# Work request:
Nothing but the exact text of the entries should appear in your answer; pictures stay out.

Items from a data source

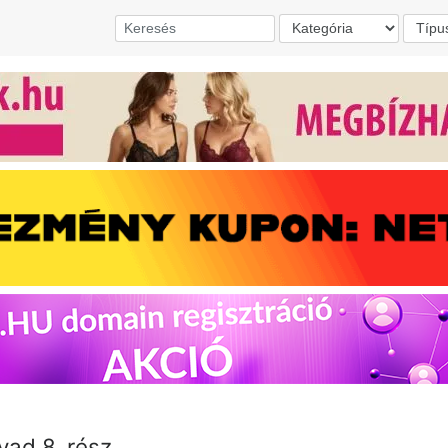
vad 8. rész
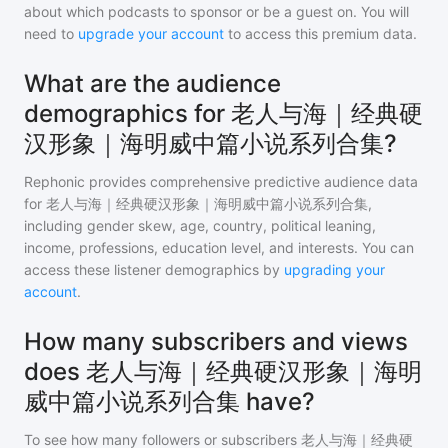
about which podcasts to sponsor or be a guest on. You will
need to
upgrade your account
to access this premium data.
What are the audience
demographics for 老人与海｜经典硬
汉形象｜海明威中篇小说系列合集?
Rephonic provides comprehensive predictive audience data
for
老人与海｜经典硬汉形象｜海明威中篇小说系列合集
,
including gender skew, age, country, political leaning,
income, professions, education level, and interests. You can
access these listener demographics by
upgrading your
account
.
How many subscribers and views
does 老人与海｜经典硬汉形象｜海明
威中篇小说系列合集 have?
To see how many followers or subscribers
老人与海｜经典硬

# Reply to the task:
vad 8. rész
about which podcasts to sponsor or be a guest on. You will
need to
upgrade your account
to access this premium data.
What are the audience
demographics for 老人与海｜经典硬
汉形象｜海明威中篇小说系列合集?
Rephonic provides comprehensive predictive audience data
for
老人与海｜经典硬汉形象｜海明威中篇小说系列合集
,
including gender skew, age, country, political leaning,
income, professions, education level, and interests. You can
access these listener demographics by
upgrading your
account
.
How many subscribers and views
does 老人与海｜经典硬汉形象｜海明
威中篇小说系列合集 have?
To see how many followers or subscribers
老人与海｜经典硬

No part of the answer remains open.